The host star of the planet that Gilbert’s team discovered is called Tess of Interest number 700, or TOI-700. Compared to the sun, it is a small, dim star. It is 40% the size, only about a 50th of the sun’s brightness and is located about 100 light years from Earth in the constellation Dorado, which is visible from the southern hemisphere. For comparison, the nearest star to us, Proxima Centauri, is 4.2 light years away from Earth. To get a sense of these distances, if you were to travel on the fastest spacecraft (Parker Solar Probe) to reach Proxima Centauri, it would take nearly 20 000 years.
There are three planets around TOI-700: b, c and d. Planet d is Earth-size, within the star’s habitable zone and orbits TOI-700 every 37 days. My colleagues wanted me to create a climate model for Planet d using the known properties of the star and planet. Planets b and c are Earth-size and mini-Neptune-size, respectively. However, they orbit much closer to their host star, receiving five times and 2.6 times the starlight that our own Earth receives from the sun. For comparison, Venus, a dry and hellishly hot world with surface temperature of approximately 460 degrees, receives twice the sunlight of Earth.
A dozen planets
Until about a decade ago, only two habitable zone planets of any size were known to astronomers: Earth and Mars. Within the last decade, however, thanks to discoveries made through both ground-based telescopes and the Kepler mission (which also looked for exoplanets from 2009 to 2019, but is now retired), astronomers have discovered about a dozen terrestrial-sized exoplanets. These are between half and two times larger than the Earth within the habitable zones of their host stars.
Despite the relatively large number of small exoplanet discoveries to date, the majority of stars are between 600 to 3 000 light years away from Earth — too far and dim for detailed follow-up observation.
Unlike Kepler, Tess’s mission is to search for planets around the sun’s nearest neighbours: those bright enough for follow-up observations.
Between April 2018 and now, Tess has discovered more than 1 500 planet candidates.
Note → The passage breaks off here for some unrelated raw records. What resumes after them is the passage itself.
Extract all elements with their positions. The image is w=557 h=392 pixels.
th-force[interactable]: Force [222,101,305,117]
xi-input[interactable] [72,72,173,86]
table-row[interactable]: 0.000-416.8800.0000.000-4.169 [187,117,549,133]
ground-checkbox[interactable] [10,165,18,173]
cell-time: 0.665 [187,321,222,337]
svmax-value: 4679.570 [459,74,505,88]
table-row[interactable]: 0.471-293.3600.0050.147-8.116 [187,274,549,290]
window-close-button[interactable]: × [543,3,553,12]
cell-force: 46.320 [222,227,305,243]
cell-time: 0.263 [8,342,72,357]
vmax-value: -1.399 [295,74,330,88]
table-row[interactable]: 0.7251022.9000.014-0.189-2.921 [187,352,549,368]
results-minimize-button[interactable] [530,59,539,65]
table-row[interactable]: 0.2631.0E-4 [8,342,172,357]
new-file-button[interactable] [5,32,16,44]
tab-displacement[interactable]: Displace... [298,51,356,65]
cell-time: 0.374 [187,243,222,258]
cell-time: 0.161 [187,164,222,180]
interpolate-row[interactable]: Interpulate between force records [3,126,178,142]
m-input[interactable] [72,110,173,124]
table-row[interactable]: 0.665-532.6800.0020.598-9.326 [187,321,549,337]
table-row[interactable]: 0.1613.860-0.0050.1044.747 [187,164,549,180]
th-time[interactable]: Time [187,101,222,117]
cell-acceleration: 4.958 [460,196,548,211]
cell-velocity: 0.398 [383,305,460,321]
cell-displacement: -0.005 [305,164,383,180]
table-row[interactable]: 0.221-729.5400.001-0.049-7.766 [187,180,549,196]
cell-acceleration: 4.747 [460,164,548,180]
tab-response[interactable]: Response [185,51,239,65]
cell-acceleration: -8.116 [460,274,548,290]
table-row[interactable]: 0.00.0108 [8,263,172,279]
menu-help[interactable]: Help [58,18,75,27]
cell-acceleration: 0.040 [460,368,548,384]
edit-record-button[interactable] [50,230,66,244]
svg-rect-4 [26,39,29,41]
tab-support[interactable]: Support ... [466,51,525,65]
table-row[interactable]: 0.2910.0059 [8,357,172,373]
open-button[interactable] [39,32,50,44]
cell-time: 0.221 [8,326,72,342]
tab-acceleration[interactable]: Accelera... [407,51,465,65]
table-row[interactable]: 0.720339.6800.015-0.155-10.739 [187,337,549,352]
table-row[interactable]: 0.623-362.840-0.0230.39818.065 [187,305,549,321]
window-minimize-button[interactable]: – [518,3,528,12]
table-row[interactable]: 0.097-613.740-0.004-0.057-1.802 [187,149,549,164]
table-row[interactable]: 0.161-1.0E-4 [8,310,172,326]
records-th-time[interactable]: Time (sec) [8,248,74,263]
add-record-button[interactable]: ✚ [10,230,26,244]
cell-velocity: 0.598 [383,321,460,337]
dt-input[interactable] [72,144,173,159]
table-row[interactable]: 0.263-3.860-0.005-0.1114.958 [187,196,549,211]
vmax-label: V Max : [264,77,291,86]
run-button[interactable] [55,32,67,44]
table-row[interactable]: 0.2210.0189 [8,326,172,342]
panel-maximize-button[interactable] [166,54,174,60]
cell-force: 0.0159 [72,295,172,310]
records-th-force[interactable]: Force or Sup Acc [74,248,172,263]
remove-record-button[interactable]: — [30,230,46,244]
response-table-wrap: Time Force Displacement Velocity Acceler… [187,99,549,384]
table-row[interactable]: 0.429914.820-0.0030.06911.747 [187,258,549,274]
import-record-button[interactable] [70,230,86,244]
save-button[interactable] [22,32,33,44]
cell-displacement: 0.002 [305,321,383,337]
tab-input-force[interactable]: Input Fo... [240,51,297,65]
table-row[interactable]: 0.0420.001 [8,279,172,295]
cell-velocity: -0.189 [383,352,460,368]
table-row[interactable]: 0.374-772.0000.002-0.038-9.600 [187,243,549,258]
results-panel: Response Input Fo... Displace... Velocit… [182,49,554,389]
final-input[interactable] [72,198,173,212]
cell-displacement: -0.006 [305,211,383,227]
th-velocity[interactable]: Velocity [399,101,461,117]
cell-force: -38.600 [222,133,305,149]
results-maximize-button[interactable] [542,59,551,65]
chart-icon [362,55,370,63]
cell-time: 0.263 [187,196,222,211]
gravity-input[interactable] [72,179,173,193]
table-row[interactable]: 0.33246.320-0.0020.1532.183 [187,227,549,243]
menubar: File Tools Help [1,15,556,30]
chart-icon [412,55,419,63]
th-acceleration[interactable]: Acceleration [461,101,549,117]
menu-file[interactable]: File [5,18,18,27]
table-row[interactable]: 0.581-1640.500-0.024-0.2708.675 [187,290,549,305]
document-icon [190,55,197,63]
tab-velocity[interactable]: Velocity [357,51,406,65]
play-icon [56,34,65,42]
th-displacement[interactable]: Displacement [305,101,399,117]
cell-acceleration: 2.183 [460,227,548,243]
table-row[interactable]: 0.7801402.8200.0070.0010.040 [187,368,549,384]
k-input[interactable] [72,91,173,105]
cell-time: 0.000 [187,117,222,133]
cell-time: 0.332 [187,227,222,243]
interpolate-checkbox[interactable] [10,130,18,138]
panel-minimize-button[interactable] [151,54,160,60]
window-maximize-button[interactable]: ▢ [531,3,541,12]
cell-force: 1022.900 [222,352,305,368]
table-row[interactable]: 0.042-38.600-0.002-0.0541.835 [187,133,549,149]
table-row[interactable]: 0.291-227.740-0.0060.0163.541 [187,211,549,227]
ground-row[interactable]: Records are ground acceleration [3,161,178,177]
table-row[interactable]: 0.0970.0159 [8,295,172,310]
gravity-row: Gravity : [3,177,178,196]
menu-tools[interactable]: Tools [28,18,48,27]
Most are more than twice the size of Earth with orbits of less than 10 days. Earth, of course, takes 365 days to orbit around our sun. As a result, the planets receive significantly more heat than Earth receives from the sun and are too hot for liquid water to exist on the surface.
Liquid water is essential for habitability. It provides a medium for chemicals to interact with each other. While it is possible for exotic life to exist at higher pressures, or hotter temperatures — like the extremophiles found near hydro-thermal vents or the microbes found half a mile beneath the West Antarctic ice sheet — those discoveries were possible because humans were able to directly probe those extreme environments. They would not have been detectable from space.
When it comes to finding life, or even habitable conditions, beyond our solar system, humans depend entirely upon remote observations. Surface liquid water may create habitable conditions that can potentially promote life. These life forms can then interact with the atmosphere above, creating remotely detectable bio-signatures that Earth-based telescopes can detect. These bio-signatures could be current Earth-like gas compositions (oxygen, ozone, methane, carbon dioxide and water vapour), or the composition of ancient Earth 2.7 billion years ago (mostly methane and carbon dioxide, and no oxygen).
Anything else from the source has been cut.